**EXERCISE DETAILS**
Output the following data exactly.
** Opening ENTRIES SUPPLIED block **
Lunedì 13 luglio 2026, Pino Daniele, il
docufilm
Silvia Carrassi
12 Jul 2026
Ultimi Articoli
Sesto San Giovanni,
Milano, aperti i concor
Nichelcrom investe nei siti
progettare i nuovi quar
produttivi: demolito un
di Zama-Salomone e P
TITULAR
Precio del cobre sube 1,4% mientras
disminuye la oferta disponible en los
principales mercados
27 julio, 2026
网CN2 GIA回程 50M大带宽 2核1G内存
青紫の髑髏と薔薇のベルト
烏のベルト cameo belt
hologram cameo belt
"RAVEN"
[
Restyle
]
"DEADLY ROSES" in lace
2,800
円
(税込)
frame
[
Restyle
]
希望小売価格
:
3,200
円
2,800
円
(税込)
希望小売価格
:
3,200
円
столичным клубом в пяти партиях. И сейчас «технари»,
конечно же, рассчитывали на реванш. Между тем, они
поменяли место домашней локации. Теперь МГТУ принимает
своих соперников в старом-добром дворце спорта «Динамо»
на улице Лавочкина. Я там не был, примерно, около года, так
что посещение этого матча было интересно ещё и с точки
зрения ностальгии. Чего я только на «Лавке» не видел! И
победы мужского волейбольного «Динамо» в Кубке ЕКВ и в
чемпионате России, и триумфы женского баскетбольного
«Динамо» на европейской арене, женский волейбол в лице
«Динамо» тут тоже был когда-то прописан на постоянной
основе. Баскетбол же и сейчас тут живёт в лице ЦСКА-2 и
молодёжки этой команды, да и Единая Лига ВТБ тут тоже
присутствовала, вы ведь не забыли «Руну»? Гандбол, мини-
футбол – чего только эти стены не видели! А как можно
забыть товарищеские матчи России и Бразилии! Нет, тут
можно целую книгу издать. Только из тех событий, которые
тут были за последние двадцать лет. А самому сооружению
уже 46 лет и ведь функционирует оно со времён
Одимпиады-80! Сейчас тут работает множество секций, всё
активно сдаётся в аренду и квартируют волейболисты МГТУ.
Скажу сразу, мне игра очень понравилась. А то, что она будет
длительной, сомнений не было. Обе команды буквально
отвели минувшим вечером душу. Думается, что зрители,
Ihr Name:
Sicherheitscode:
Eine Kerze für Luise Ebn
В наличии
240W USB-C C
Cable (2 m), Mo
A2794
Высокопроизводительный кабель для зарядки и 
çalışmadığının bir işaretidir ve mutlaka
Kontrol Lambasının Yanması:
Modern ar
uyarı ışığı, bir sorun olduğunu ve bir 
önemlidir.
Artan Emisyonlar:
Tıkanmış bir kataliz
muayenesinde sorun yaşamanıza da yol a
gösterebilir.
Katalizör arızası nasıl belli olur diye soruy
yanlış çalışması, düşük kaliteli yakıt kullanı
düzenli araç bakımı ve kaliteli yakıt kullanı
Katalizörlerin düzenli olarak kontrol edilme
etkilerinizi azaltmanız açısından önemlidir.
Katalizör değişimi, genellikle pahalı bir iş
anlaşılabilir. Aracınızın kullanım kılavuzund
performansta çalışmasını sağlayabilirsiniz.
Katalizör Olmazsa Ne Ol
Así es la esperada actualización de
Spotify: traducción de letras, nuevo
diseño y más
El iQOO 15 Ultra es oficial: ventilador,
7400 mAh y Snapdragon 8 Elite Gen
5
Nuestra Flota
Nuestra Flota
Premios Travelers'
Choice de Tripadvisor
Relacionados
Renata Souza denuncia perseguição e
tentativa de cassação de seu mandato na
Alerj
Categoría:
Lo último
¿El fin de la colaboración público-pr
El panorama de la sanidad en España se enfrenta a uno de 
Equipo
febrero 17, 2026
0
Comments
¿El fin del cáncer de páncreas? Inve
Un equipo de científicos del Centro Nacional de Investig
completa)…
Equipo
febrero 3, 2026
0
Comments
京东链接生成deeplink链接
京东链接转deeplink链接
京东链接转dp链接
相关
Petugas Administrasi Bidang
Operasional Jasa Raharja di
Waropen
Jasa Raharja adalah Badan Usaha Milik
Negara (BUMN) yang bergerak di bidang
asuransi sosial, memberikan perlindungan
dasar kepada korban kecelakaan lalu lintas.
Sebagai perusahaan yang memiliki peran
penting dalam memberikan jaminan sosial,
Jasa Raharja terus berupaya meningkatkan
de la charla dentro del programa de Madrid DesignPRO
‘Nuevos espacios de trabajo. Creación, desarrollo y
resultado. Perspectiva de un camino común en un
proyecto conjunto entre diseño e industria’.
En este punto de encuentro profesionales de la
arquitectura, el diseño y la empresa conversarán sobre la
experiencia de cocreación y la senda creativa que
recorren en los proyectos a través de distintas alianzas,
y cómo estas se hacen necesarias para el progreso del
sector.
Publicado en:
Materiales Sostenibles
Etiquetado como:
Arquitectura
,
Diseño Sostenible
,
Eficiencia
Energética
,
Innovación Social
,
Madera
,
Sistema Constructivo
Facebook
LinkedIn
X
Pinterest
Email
** Closing ENTRIES SUPPLIED block **
**WRITTEN RESPONSE**
Lunedì 13 luglio 2026, Pino Daniele, il
docufilm
Silvia Carrassi
12 Jul 2026
Ultimi Articoli
Sesto San Giovanni,
Milano, aperti i concor
Nichelcrom investe nei siti
progettare i nuovi quar
produttivi: demolito un
di Zama-Salomone e P
TITULAR
Precio del cobre sube 1,4% mientras
disminuye la oferta disponible en los
principales mercados
27 julio, 2026
网CN2 GIA回程 50M大带宽 2核1G内存
青紫の髑髏と薔薇のベルト
烏のベルト cameo belt
hologram cameo belt
"RAVEN"
[
Restyle
]
"DEADLY ROSES" in lace
2,800
円
(税込)
frame
[
Restyle
]
希望小売価格
:
3,200
円
2,800
円
(税込)
希望小売価格
:
3,200
円
столичным клубом в пяти партиях. И сейчас «технари»,
конечно же, рассчитывали на реванш. Между тем, они
поменяли место домашней локации. Теперь МГТУ принимает
своих соперников в старом-добром дворце спорта «Динамо»
на улице Лавочкина. Я там не был, примерно, около года, так
что посещение этого матча было интересно ещё и с точки
зрения ностальгии. Чего я только на «Лавке» не видел! И
победы мужского волейбольного «Динамо» в Кубке ЕКВ и в
чемпионате России, и триумфы женского баскетбольного
«Динамо» на европейской арене, женский волейбол в лице
«Динамо» тут тоже был когда-то прописан на постоянной
основе. Баскетбол же и сейчас тут живёт в лице ЦСКА-2 и
молодёжки этой команды, да и Единая Лига ВТБ тут тоже
присутствовала, вы ведь не забыли «Руну»? Гандбол, мини-
футбол – чего только эти стены не видели! А как можно
забыть товарищеские матчи России и Бразилии! Нет, тут
можно целую книгу издать. Только из тех событий, которые
тут были за последние двадцать лет. А самому сооружению
уже 46 лет и ведь функционирует оно со времён
Одимпиады-80! Сейчас тут работает множество секций, всё
активно сдаётся в аренду и квартируют волейболисты МГТУ.
Скажу сразу, мне игра очень понравилась. А то, что она будет
длительной, сомнений не было. Обе команды буквально
отвели минувшим вечером душу. Думается, что зрители,
Ihr Name:
Sicherheitscode:
Eine Kerze für Luise Ebn
В наличии
240W USB-C C
Cable (2 m), Mo
A2794
Высокопроизводительный кабель для зарядки и 
çalışmadığının bir işaretidir ve mutlaka
Kontrol Lambasının Yanması:
Modern ar
uyarı ışığı, bir sorun olduğunu ve bir 
önemlidir.
Artan Emisyonlar:
Tıkanmış bir kataliz
muayenesinde sorun yaşamanıza da yol a
gösterebilir.
Katalizör arızası nasıl belli olur diye soruy
yanlış çalışması, düşük kaliteli yakıt kullanı
düzenli araç bakımı ve kaliteli yakıt kullanı
Katalizörlerin düzenli olarak kontrol edilme
etkilerinizi azaltmanız açısından önemlidir.
Katalizör değişimi, genellikle pahalı bir iş
anlaşılabilir. Aracınızın kullanım kılavuzund
performansta çalışmasını sağlayabilirsiniz.
Katalizör Olmazsa Ne Ol
Así es la esperada actualización de
Spotify: traducción de letras, nuevo
diseño y más
El iQOO 15 Ultra es oficial: ventilador,
7400 mAh y Snapdragon 8 Elite Gen
5
Nuestra Flota
Nuestra Flota
Premios Travelers'
Choice de Tripadvisor
Relacionados
Renata Souza denuncia perseguição e
tentativa de cassação de seu mandato na
Alerj
Categoría:
Lo último
¿El fin de la colaboración público-pr
El panorama de la sanidad en España se enfrenta a uno de 
Equipo
febrero 17, 2026
0
Comments
¿El fin del cáncer de páncreas? Inve
Un equipo de científicos del Centro Nacional de Investig
completa)…
Equipo
febrero 3, 2026
0
Comments
京东链接生成deeplink链接
京东链接转deeplink链接
京东链接转dp链接
相关
Petugas Administrasi Bidang
Operasional Jasa Raharja di
Waropen
Jasa Raharja adalah Badan Usaha Milik
Negara (BUMN) yang bergerak di bidang
asuransi sosial, memberikan perlindungan
dasar kepada korban kecelakaan lalu lintas.
Sebagai perusahaan yang memiliki peran
penting dalam memberikan jaminan sosial,
Jasa Raharja terus berupaya meningkatkan
de la charla dentro del programa de Madrid DesignPRO
‘Nuevos espacios de trabajo. Creación, desarrollo y
resultado. Perspectiva de un camino común en un
proyecto conjunto entre diseño e industria’.
En este punto de encuentro profesionales de la
arquitectura, el diseño y la empresa conversarán sobre la
experiencia de cocreación y la senda creativa que
recorren en los proyectos a través de distintas alianzas,
y cómo estas se hacen necesarias para el progreso del
sector.
Publicado en:
Materiales Sostenibles
Etiquetado como:
Arquitectura
,
Diseño Sostenible
,
Eficiencia
Energética
,
Innovación Social
,
Madera
,
Sistema Constructivo
Facebook
LinkedIn
X
Pinterest
Email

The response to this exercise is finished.